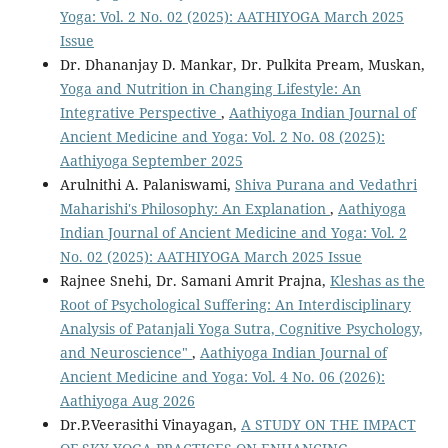
Yoga: Vol. 2 No. 02 (2025): AATHIYOGA March 2025
Issue
Dr. Dhananjay D. Mankar, Dr. Pulkita Pream, Muskan,
Yoga and Nutrition in Changing Lifestyle: An
Integrative Perspective
,
Aathiyoga Indian Journal of
Ancient Medicine and Yoga: Vol. 2 No. 08 (2025):
Aathiyoga September 2025
Arulnithi A. Palaniswami,
Shiva Purana and Vedathri
Maharishi's Philosophy: An Explanation
,
Aathiyoga
Indian Journal of Ancient Medicine and Yoga: Vol. 2
No. 02 (2025): AATHIYOGA March 2025 Issue
Rajnee Snehi, Dr. Samani Amrit Prajna,
Kleshas as the
Root of Psychological Suffering: An Interdisciplinary
Analysis of Patanjali Yoga Sutra, Cognitive Psychology,
and Neuroscience"
,
Aathiyoga Indian Journal of
Ancient Medicine and Yoga: Vol. 4 No. 06 (2026):
Aathiyoga Aug 2026
Dr.P.Veerasithi Vinayagan,
A STUDY ON THE IMPACT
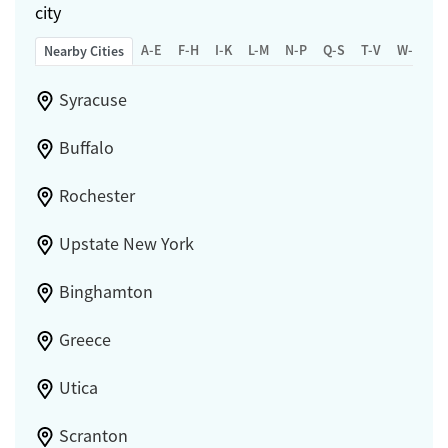
city
A-E
F-H
I-K
L-M
N-P
Q-S
T-V
W-Z
Nearby Cities
Syracuse
Buffalo
Rochester
Upstate New York
Binghamton
Greece
Utica
Scranton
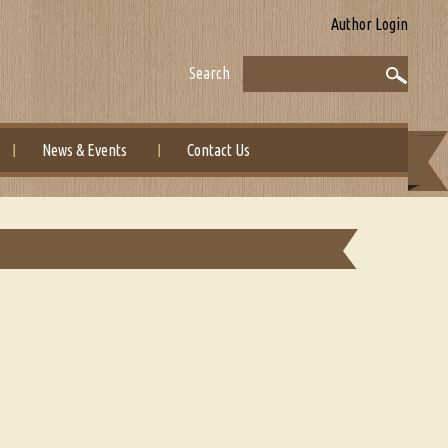
Author Login
Search
News & Events
Contact Us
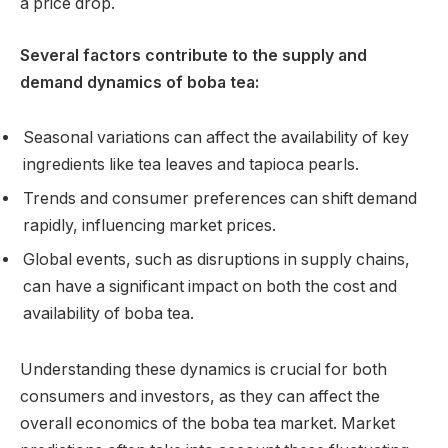
a price drop.
Several factors contribute to the supply and
demand dynamics of boba tea:
Seasonal variations can affect the availability of key
ingredients like tea leaves and tapioca pearls.
Trends and consumer preferences can shift demand
rapidly, influencing market prices.
Global events, such as disruptions in supply chains,
can have a significant impact on both the cost and
availability of boba tea.
Understanding these dynamics is crucial for both
consumers and investors, as they can affect the
overall economics of the boba tea market. Market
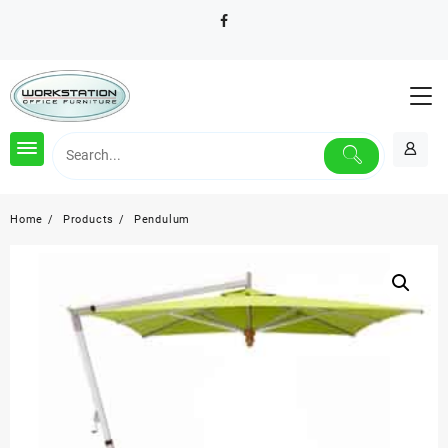
Skip
to
content
Home
Products
Pendulum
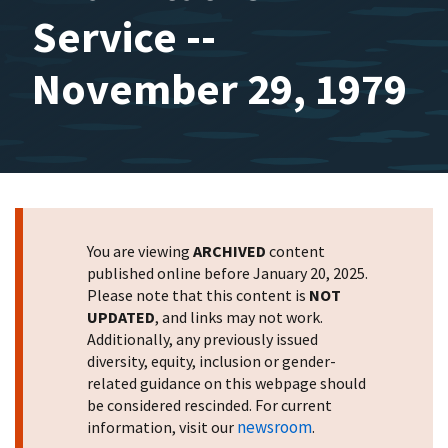
Service --
November 29, 1979
You are viewing
ARCHIVED
content
published online before January 20, 2025.
Please note that this content is
NOT
UPDATED
, and links may not work.
Additionally, any previously issued
diversity, equity, inclusion or gender-
related guidance on this webpage should
be considered rescinded. For current
newsroom
information, visit our
.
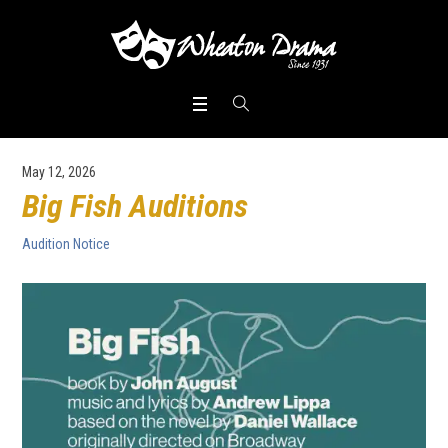
May 12, 2026
Big Fish Auditions
Audition Notice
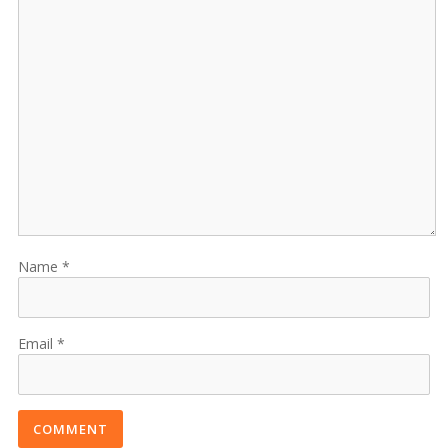
Name
Email
COMMENT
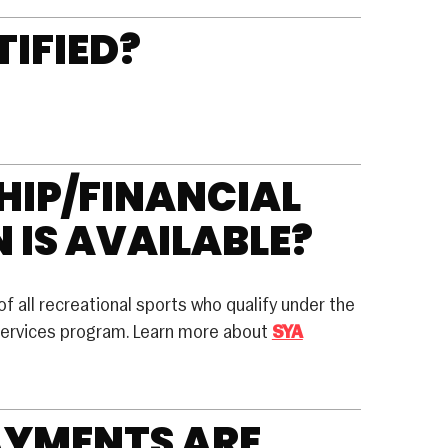
TIFIED?
IP/FINANCIAL
 IS AVAILABLE?
of all recreational sports who qualify under the
ervices program. Learn more about
SYA
AYMENTS ARE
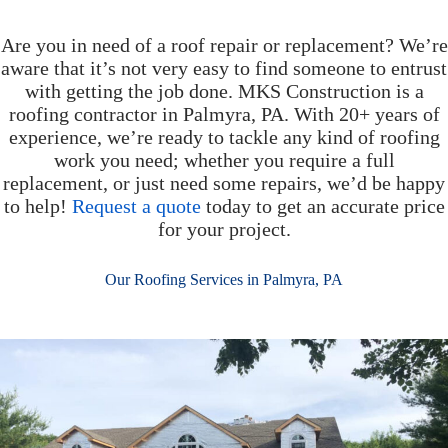
Are you in need of a roof repair or replacement? We’re
aware that it’s not very easy to find someone to entrust
with getting the job done. MKS Construction is a
roofing contractor in Palmyra, PA. With 20+ years of
experience, we’re ready to tackle any kind of roofing
work you need; whether you require a full
replacement, or just need some repairs, we’d be happy
to help!
Request a quote
today to get an accurate price
for your project.
Our Roofing Services in Palmyra, PA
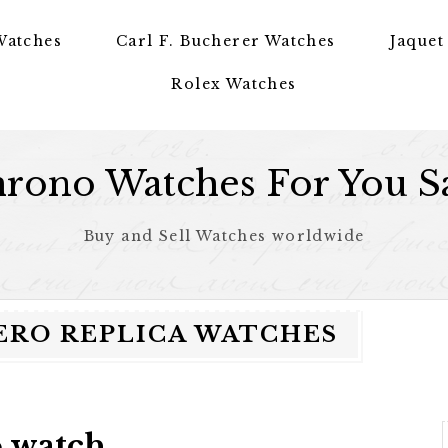
Watches
Carl F. Bucherer Watches
Jaquet
Rolex Watches
rono Watches For You S
Buy and Sell Watches worldwide
ERO REPLICA WATCHES
o watch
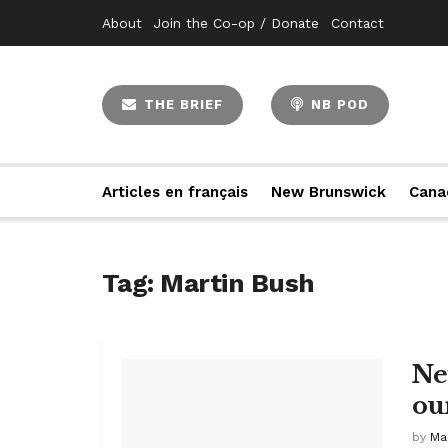
About
Join the Co-op / Donate
Contact
THE BRIEF
NB POD
Articles en français
New Brunswick
Cana
Tag:
Martin Bush
Ne
ou
by
Ma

## INSTRUCTIONS TO FOLLOW
Beginning with the line above that contains "Audition Notice" and ending with the line that contains "aware that it’s", quote each line exactly, keeping out the pictures.

## PROBLEM SOLUTION
Audition Notice
Name
Email
COMMENT
TIFIED?
IP/FINANCIAL
 IS AVAILABLE?
of all recreational sports who qualify under the
ervices program. Learn more about
SYA
AYMENTS ARE
Are you in need of a roof repair or replacement? We’re
aware that it’s not very easy to find someone to entrust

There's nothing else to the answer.